Union européenne : dernière ligne droite avant les élections

Alors que la crise du Covid puis l’invasion de l’Ukraine ont fortement bouleversé son agenda, la Commission européenne va essayer de pousser les feux ces prochains mois pour que "ses" principaux textes puissent être adoptés avant les élections européennes de juin prochain. L’année s’annonce d’autant plus difficile que le ciel économique européen s’assombrit (inflation, dette, menace de récession…) et que les divisions entre les États membres n’ont peut-être jamais été aussi grandes, y compris – et singulièrement – au sein du duo franco-allemand.

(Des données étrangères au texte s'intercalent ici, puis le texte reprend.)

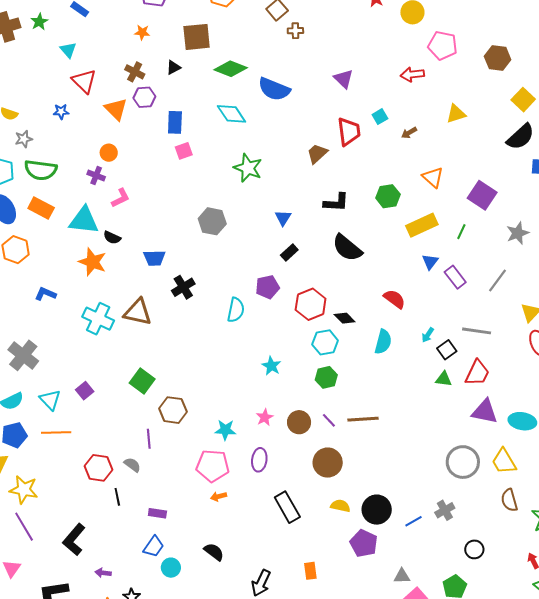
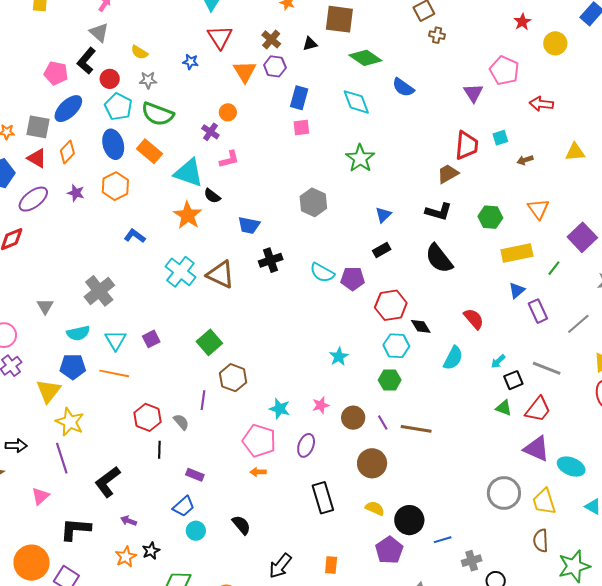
pink pentagon: (443, 45) -> (504, 70), moved
blue semicircle: (274, 89) -> (403, 87), size x0.7
brown trapezoid: (317, 154) -> (448, 174), moved
cyan semicircle: (236, 310) -> (322, 273), moved, turned 95
gray cross: (445, 510) -> (472, 561), moved

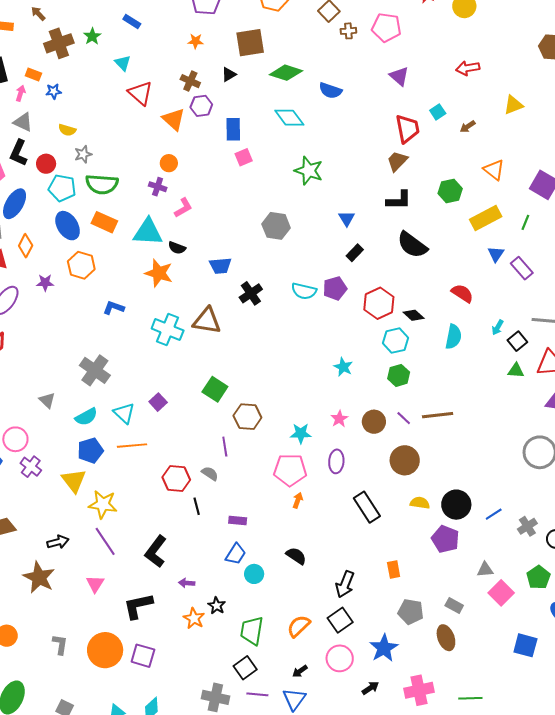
blue star: (191, 62) -> (54, 91), moved
pink pentagon: (504, 70) -> (386, 27), moved
orange arrow: (258, 472) -> (298, 500), turned 126

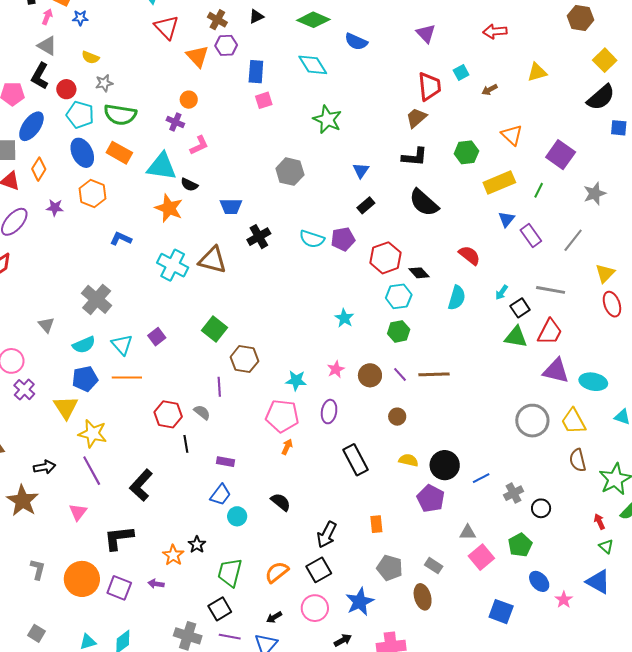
green triangle: (516, 371) -> (516, 337), size x1.4
brown circle: (405, 460) -> (397, 417), size x0.6
purple arrow: (187, 583) -> (156, 584), moved

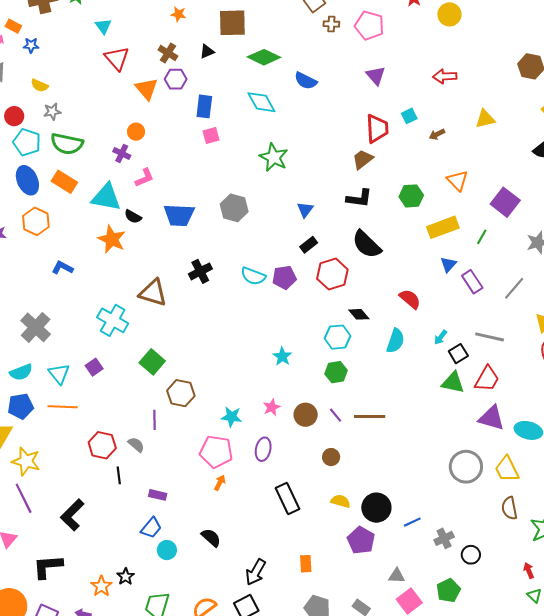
blue trapezoid: (231, 206) -> (179, 215), moved, size x1.4
red hexagon: (386, 258) -> (332, 274), moved
cyan cross: (173, 265) -> (113, 320), moved

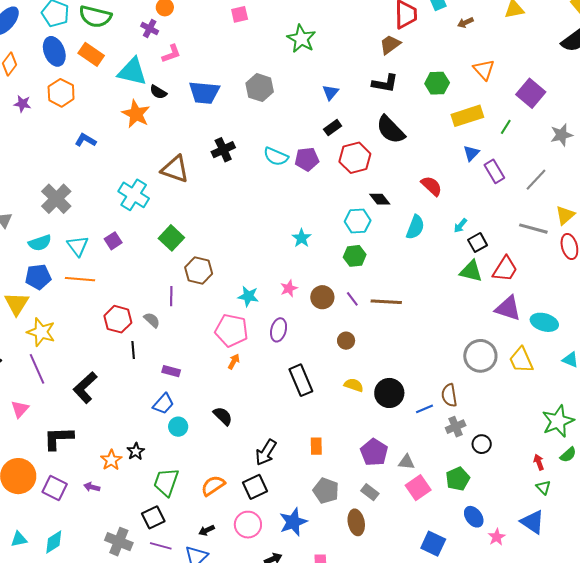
gray line: (490, 337) -> (533, 229), moved
brown semicircle: (509, 508) -> (449, 395), moved
purple pentagon: (361, 540) -> (374, 452), moved

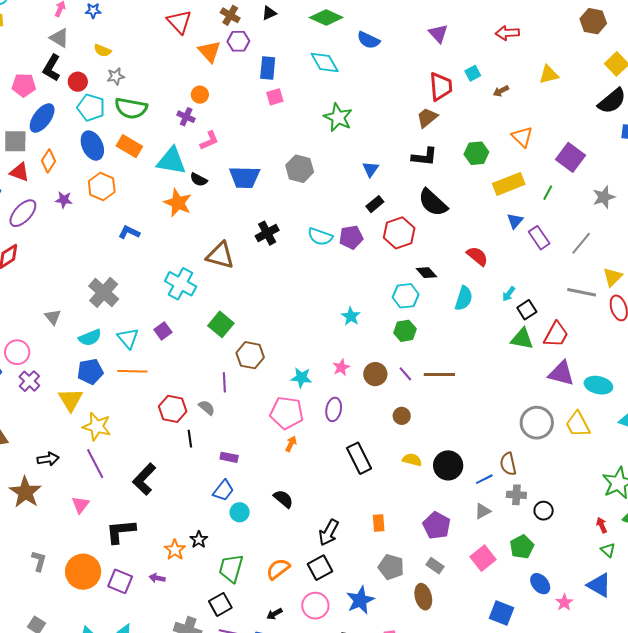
gray cross: (456, 427) -> (516, 495), turned 30
gray triangle: (407, 462) -> (483, 511), moved, turned -30

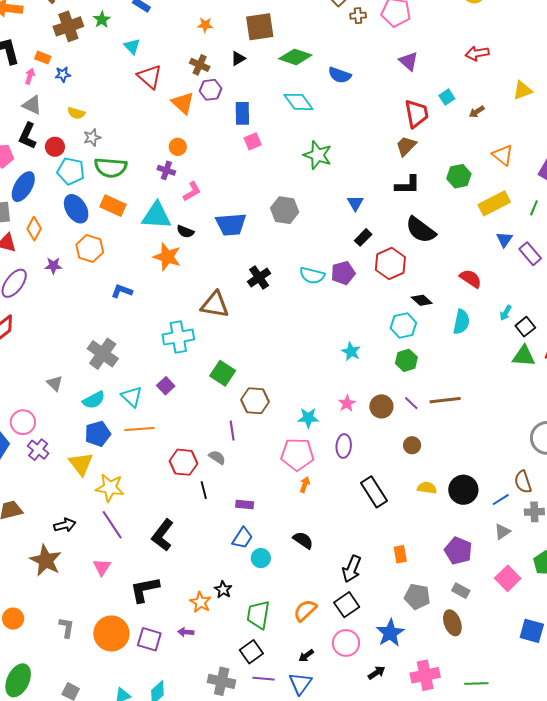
cyan cross: (181, 284) -> (178, 337), turned -32

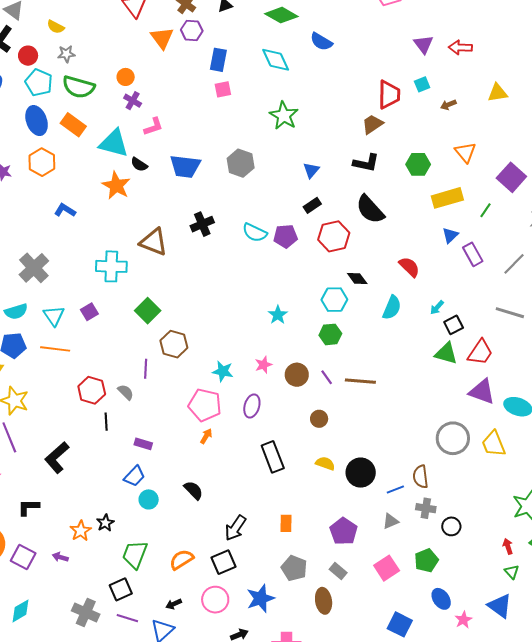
purple triangle: (409, 61) -> (423, 44), moved
orange circle: (178, 147) -> (126, 77), moved
black L-shape: (145, 589) -> (28, 507), size x0.7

Alors que l’échéance électorale approche à grands pas – les élections des parlementaires européens auront lieu du 6 au 9 juin 2024 –, la Commission européenne met les bouchées doubles pour que "ses" textes – notamment ceux du pacte vert – soient définitivement adoptés. Un empressement d’autant plus grand que l’actuelle Commission redoute que les électeurs ne portent à Strasbourg des élus bien moins favorables à la ligne conduite jusqu’ici. "Les équilibres politiques traditionnels ont de bonnes chances d’être bouleversés", prédit ainsi Pascale Joannin, directrice de la fondation Robert-Schuman, dans une note du 12 juin dernier. Morceau de choix, l’adoption définitive du paquet climat "Fit for 55" est toutefois plus qu’en bonne voie (voir notre article du 27 juillet), depuis que l’accord provisoire sur la directive sur les énergies renouvelables (dite RED III) trouvé en mars (voir notre article du 31 mars) a finalement été officialisé le 16 juin dernier par le Coreper, après avoir été un temps bloqué par la France. La route reste en revanche encore longue pour certains textes emblématiques, mais loin de faire l’unanimité, à l’image du règlement sur la restauration de la nature, qui a failli être retiré de l’agenda par la présidence suédoise et qui n’a été voté que d’un cheveu par le Parlement, dans une version fortement édulcorée (voir notre article du 12 juillet).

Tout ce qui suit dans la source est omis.